TASK BRIEF →
In the following listing, work out how many lines contain the string "ยภาษ", and state only that number.

+ + + +

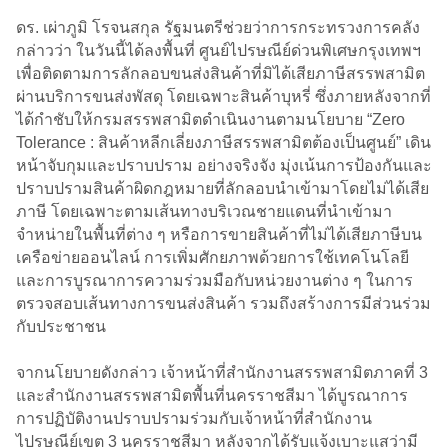
ดร. เผ่าภูมิ โรจนสกุล รัฐมนตรีช่วยว่าการกระทรวงการคลัง
กล่าวว่า ในวันนี้ได้ลงพื้นที่ ศูนย์ไปรษณีย์ด่วนพิเศษกรุงเทพฯ
เพื่อติดตามการลักลอบขนส่งสินค้าที่มิได้เสียภาษีสรรพสามิต
ผ่านบริการขนส่งพัสดุ โดยเฉพาะสินค้าบุหรี่ ซึ่งภายหลังจากที่
ได้กำชับให้กรมสรรพสามิตดำเนินงานตามนโยบาย “Zero
Tolerance : สินค้าหลีกเลี่ยงภาษีสรรพสามิตต้องเป็นศูนย์” เดิน
หน้าจับกุมและปราบปราม อย่างจริงจัง มุ่งเน้นการป้องกันและ
ปราบปรามสินค้าผิดกฎหมายที่ลักลอบนำเข้ามาโดยไม่ได้เสีย
ภาษี โดยเฉพาะตามเส้นทางบริเวณชายแดนที่นำเข้ามา
จำหน่ายในพื้นที่ต่าง ๆ หรือการขายสินค้าที่ไม่ได้เสียภาษีบน
เครือข่ายออนไลน์ การเพิ่มศักยภาพด้วยการใช้เทคโนโลยี
และการบูรณาการความร่วมมือกับหน่วยงานต่าง ๆ ในการ
ตรวจสอบเส้นทางการขนส่งสินค้า รวมถึงสร้างการมีส่วนร่วม
กับประชาชน
จากนโยบายดังกล่าว เจ้าหน้าที่สำนักงานสรรพสามิตภาคที่ 3
และสำนักงานสรรพสามิตพื้นที่นครราชสีมา ได้บูรณาการ
การปฏิบัติงานปราบปรามร่วมกับเจ้าหน้าที่สำนักงาน
ไปรษณีย์เขต 3 นครราชสีมา หลังจากได้รับแจ้งเบาะแสว่ามี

+ + + +

RESPONSE AREA →
2